Understanding Multimodal LLMs Under Distribution Shifts: An Information-Theoretic Approach
Changdae Oh, Zhen Fang, Shawn Im, Xuefeng Du, Yixuan Li
TL;DR
This work introduces an information-theoretic framework for understanding multimodal LLMs under distribution shifts by defining Effective Mutual Information (EMI) as a principled measure of input–output relevance. It develops EMID, an EMI-based bound that quantifies the MLLM performance gap between ID and OOD data in terms of visual/textual input divergences and output-distribution discrepancies, connecting EMI to RP scores and LLM judges. The authors validate the theory across 61 synthetic and natural shift scenarios, show strong correlations between EMI and RP, and demonstrate the practical utility of an EMID upper bound as a regularizer to improve robustness.

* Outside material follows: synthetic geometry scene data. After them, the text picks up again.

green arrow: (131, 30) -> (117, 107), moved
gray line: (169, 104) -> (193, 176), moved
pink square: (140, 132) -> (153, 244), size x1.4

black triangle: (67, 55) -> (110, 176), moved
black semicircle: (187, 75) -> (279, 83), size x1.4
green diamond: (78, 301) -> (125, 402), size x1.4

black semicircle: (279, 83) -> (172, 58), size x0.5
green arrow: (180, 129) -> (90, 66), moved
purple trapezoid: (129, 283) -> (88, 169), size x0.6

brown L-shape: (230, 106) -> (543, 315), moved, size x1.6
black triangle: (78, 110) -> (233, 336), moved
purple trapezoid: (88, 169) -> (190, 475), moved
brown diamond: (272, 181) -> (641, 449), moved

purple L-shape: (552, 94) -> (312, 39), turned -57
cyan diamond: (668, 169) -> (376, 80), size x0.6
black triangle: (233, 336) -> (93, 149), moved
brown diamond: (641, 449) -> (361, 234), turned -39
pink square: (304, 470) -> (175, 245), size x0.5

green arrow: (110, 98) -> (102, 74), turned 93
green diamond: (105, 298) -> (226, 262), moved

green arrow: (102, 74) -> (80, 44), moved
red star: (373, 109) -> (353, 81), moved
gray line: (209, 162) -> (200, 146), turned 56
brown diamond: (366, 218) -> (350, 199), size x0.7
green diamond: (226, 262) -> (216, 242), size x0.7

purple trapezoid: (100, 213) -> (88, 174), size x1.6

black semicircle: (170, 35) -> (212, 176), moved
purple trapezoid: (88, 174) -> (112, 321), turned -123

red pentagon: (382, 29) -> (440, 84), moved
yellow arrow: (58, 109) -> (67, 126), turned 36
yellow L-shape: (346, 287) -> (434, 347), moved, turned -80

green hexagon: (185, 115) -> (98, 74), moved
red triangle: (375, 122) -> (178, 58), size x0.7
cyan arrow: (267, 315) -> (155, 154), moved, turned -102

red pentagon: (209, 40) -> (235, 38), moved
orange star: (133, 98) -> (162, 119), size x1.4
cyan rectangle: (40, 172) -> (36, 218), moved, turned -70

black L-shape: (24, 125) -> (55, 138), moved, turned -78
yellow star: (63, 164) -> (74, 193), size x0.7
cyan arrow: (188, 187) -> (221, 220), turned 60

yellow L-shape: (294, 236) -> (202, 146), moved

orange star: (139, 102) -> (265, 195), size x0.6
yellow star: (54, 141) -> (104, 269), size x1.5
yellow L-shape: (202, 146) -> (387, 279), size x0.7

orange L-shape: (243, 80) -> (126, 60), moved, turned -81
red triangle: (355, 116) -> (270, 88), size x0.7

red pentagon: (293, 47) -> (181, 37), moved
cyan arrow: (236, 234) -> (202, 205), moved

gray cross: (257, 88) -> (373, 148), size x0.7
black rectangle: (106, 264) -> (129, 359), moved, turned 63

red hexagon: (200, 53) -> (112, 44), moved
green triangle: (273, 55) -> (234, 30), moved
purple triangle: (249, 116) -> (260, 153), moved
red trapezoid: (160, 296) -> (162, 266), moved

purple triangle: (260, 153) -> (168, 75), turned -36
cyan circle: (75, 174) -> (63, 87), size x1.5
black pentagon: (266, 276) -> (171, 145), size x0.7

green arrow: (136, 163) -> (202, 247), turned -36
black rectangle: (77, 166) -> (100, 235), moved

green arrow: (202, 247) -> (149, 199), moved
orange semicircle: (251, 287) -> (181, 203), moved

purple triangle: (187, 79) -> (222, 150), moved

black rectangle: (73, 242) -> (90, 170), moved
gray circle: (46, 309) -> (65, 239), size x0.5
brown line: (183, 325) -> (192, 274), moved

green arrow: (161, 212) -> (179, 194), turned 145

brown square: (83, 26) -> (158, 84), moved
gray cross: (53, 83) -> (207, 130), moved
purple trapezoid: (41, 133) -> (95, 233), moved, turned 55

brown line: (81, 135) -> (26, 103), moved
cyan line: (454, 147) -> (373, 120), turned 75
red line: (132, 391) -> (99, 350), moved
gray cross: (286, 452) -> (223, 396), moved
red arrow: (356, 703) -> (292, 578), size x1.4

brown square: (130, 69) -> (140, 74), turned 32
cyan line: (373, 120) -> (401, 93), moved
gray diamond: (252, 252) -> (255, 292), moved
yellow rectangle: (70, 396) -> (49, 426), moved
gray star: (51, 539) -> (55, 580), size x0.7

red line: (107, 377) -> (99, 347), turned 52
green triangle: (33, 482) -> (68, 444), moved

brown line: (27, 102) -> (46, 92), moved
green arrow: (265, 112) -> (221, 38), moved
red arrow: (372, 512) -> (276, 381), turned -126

The framework provides a scalable, theory-grounded approach to assess and improve MLLM reliability in real-world, shift-prone environments, with potential extensions to broader evaluation facets and tighter theoretical bounds.
Abstract
Multimodal large language models (MLLMs) have shown promising capabilities but struggle under distribution shifts, where evaluation data differ from instruction tuning distributions. Although previous works have provided empirical evaluations, we argue that establishing a formal framework that can characterize and quantify the risk of MLLMs is necessary to ensure the safe and reliable application of MLLMs in the real world. By taking an information-theoretic perspective, we propose the first theoretical framework that enables the quantification of the maximum risk of MLLMs under distribution shifts. Central to our framework is the introduction of Effective Mutual Information (EMI), a principled metric that quantifies the relevance between input queries and model responses. We derive an upper bound for the EMI difference between in-distribution (ID) and out-of-distribution (OOD) data, connecting it to visual and textual distributional discrepancies. Extensive experiments on real benchmark datasets, spanning 61 shift scenarios, empirically validate our theoretical insights.